The people who are most likely to order food online will be far more likely to order if from Amazon if they know it's going to come to their house from Whole Foods rather than from Wal*Mart.


----------



## Addie (Jun 27, 2017)

Walmart bought Jet. They have always sold household cleaning products. Then when Walmart purchased the company, food became available. I only purchase name brand household products, and never food on line. You always hear about how inexpensive the food is at Walmart, never how fresh.


----------



## skilletlicker (Jun 28, 2017)

As a geezer in a city with poor public transportation, I'm interested in how this shakes out. Not overly optimistic though.


----------



## kleenex (Jun 28, 2017)

Addie said:


> Walmart bought Jet. They have always sold household cleaning products. Then when Walmart purchased the company, food became available. I only purchase name brand household products, and never food on line.
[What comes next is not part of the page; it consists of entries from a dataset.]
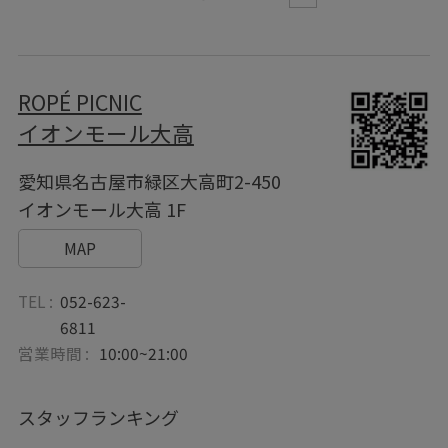
ROPÉ PICNIC
イオンモール大高
愛知県名古屋市緑区大高町2-450
イオンモール大高 1F
MAP
TEL :
052-623-
6811
営業時間 :
10:00~21:00
スタッフランキング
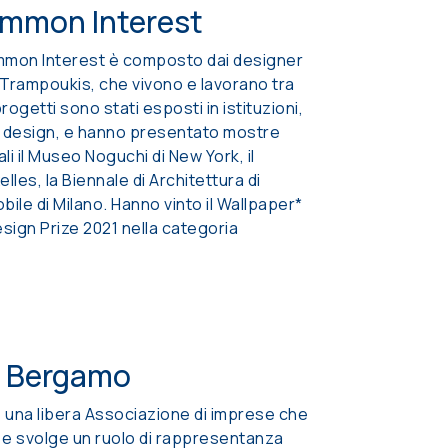
ommon Interest
mmon Interest è composto dai designer
 Trampoukis, che vivono e lavorano tra
rogetti sono stati esposti in istituzioni,
 di design, e hanno presentato mostre
ali il Museo Noguchi di New York, il
les, la Biennale di Architettura di
bile di Milano. Hanno vinto il Wallpaper*
sign Prize 2021 nella categoria
a Bergamo
 una libera Associazione di imprese che
o e svolge un ruolo di rappresentanza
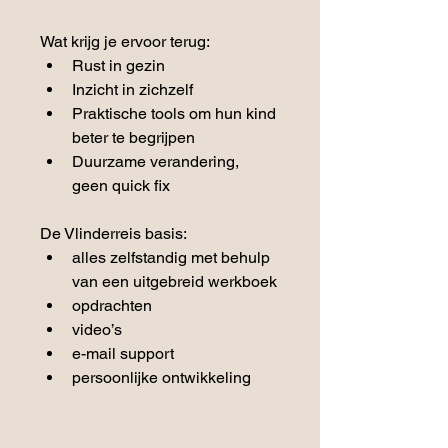
Wat krijg je ervoor terug:
Rust in gezin
Inzicht in zichzelf
Praktische tools om hun kind 
beter te begrijpen
Duurzame verandering, 
geen quick fix
De Vlinderreis basis:
alles zelfstandig met behulp 
van een uitgebreid werkboek
opdrachten
video’s
e-mail support
persoonlijke ontwikkeling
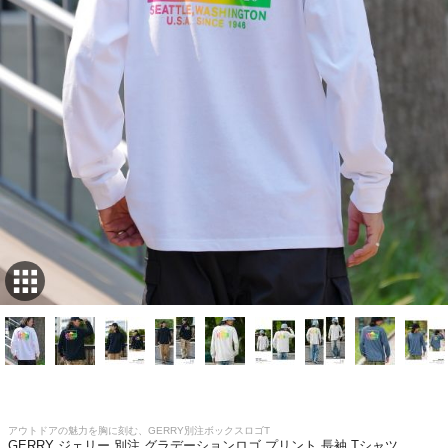
アウトドアの魅力を胸に刻む、GERRY別注ボックスロゴT
GERRY ジェリー 別注 グラデーションロゴ プリント 長袖 Tシャツ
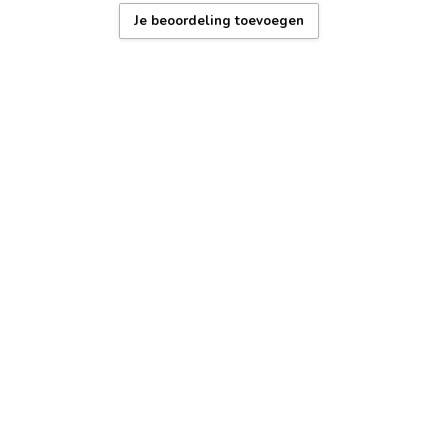
Je beoordeling toevoegen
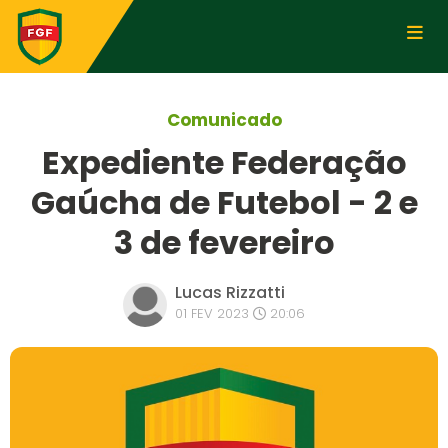
Comunicado
Expediente Federação
Gaúcha de Futebol - 2 e
3 de fevereiro
Lucas Rizzatti
01 FEV 2023
20:06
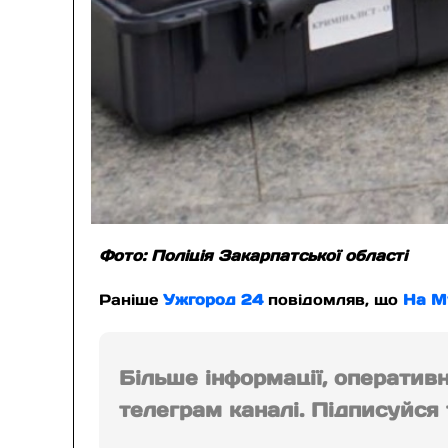
Фото: Поліція Закарпатської області
Раніше
Ужгород 24
повідомляв, що
На Му
Більше інформації, оператив
телеграм каналі. Підписуйся т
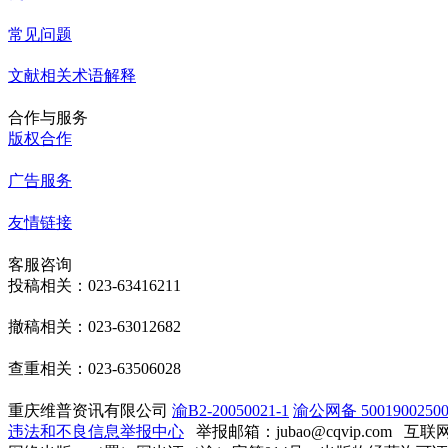
常见问题
文献相关术语解释
合作与服务
版权合作
广告服务
友情链接
客服咨询
投稿相关：023-63416211
撤稿相关：023-63012682
查重相关：023-63506028
重庆维普资讯有限公司
渝B2-20050021-1
渝公网备 50019002500
违法和不良信息举报中心
举报邮箱：jubao@cqvip.com
互联网算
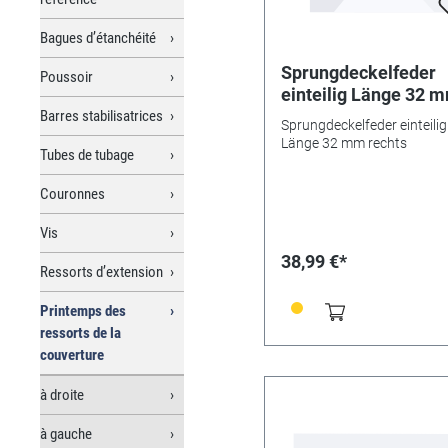
Bagues d’étanchéité
Sprungdeckelfeder
Poussoir
einteilig Länge 32 
rechts
Barres stabilisatrices
Sprungdeckelfeder einteilig
Länge 32 mm rechts
Tubes de tubage
Couronnes
Vis
38,99 €*
Ressorts d’extension
Printemps des
ressorts de la
couverture
à droite
à gauche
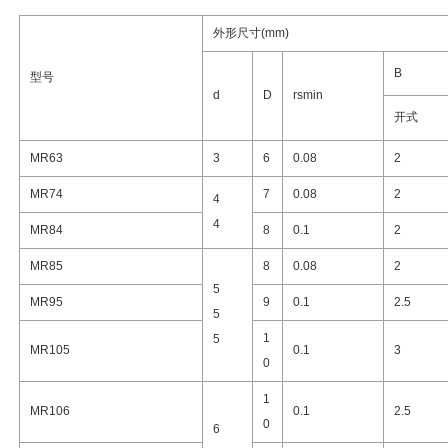
外形尺寸(mm)
B
型号
d
D
rsmin
开式
MR63
3
6
0.08
2
MR74
7
0.08
2
4
4
MR84
8
0.1
2
MR85
8
0.08
2
5
MR95
9
0.1
2.5
5
1
5
MR105
0.1
3
0
1
MR106
0.1
2.5
0
6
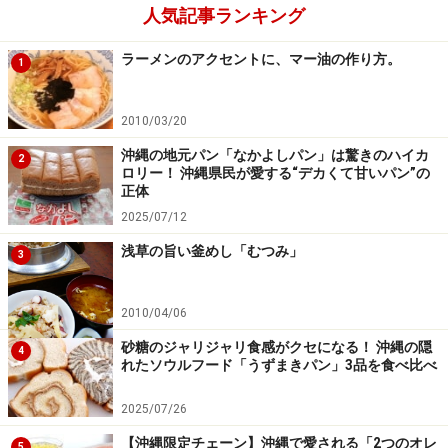
人気記事ランキング
ラーメンのアクセントに、マー油の作り方。
1
2010/03/20
沖縄の地元パン「なかよしパン」は驚きのハイカ
2
ロリー！ 沖縄県民が愛する“デカくて甘いパン”の
正体
2025/07/12
浅草の旨い釜めし「むつみ」
3
2010/04/06
砂糖のジャリジャリ食感がクセになる！ 沖縄の隠
4
れたソウルフード「うずまきパン」3品を食べ比べ
2025/07/26
【沖縄限定チェーン】沖縄で愛される「2つのオレ
5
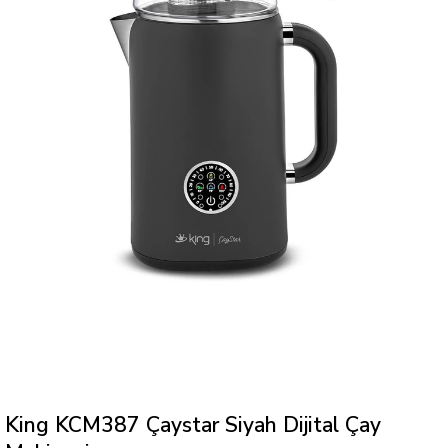
King KCM387 Çaystar Siyah Dijital Çay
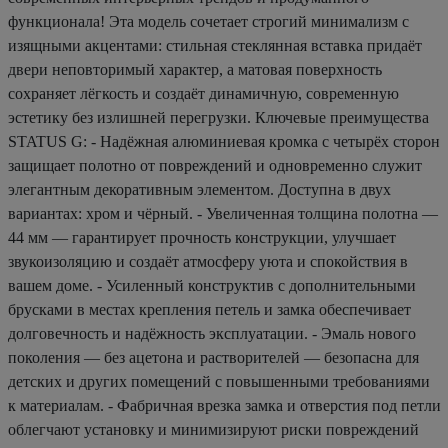
функционала! Эта модель сочетает строгий минимализм с
изящными акцентами: стильная стеклянная вставка придаёт
двери неповторимый характер, а матовая поверхность
сохраняет лёгкость и создаёт динамичную, современную
эстетику без излишней перегрузки. Ключевые преимущества
STATUS G: - Надёжная алюминиевая кромка с четырёх сторон
защищает полотно от повреждений и одновременно служит
элегантным декоративным элементом. Доступна в двух
вариантах: хром и чёрный. - Увеличенная толщина полотна —
44 мм — гарантирует прочность конструкции, улучшает
звукоизоляцию и создаёт атмосферу уюта и спокойствия в
вашем доме. - Усиленный конструктив с дополнительными
брусками в местах крепления петель и замка обеспечивает
долговечность и надёжность эксплуатации. - Эмаль нового
поколения — без ацетона и растворителей — безопасна для
детских и других помещений с повышенными требованиями
к материалам. - Фабричная врезка замка и отверстия под петли
облегчают установку и минимизируют риски повреждений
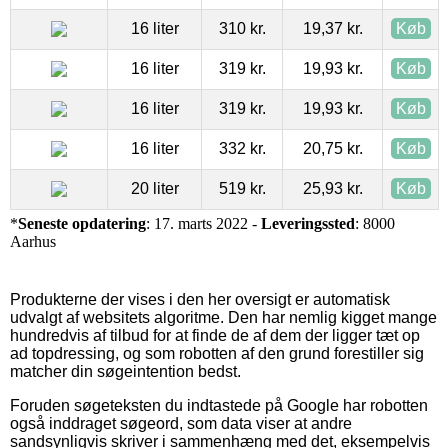
16 liter
310 kr.
19,37 kr.
Køb
16 liter
319 kr.
19,93 kr.
Køb
16 liter
319 kr.
19,93 kr.
Køb
16 liter
332 kr.
20,75 kr.
Køb
20 liter
519 kr.
25,93 kr.
Køb
*
Seneste opdatering
: 17. marts 2022 -
Leveringssted
: 8000
Aarhus
Produkterne der vises i den her oversigt er automatisk
udvalgt af websitets algoritme. Den har nemlig kigget mange
hundredvis af tilbud for at finde de af dem der ligger tæt op
ad topdressing, og som robotten af den grund forestiller sig
matcher din søgeintention bedst.
Foruden søgeteksten du indtastede på Google har robotten
også inddraget søgeord, som data viser at andre
sandsynligvis skriver i sammenhæng med det, eksempelvis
You always hear about how inexpensive the food is at Walmart, never how fresh.




Walmart going into the deep end for website companies selling goods.


----------



## Vinylhanger (Jun 29, 2017)

Walmart food is fine.  It can be a very boring and mundane selection at times, but not always.


----------



## roadfix (Jun 29, 2017)

Just gambling here.    Thanks to Amazon I was able to buy some Blue Apron this morning at the public offering price.    Just wanted something food-related.


----------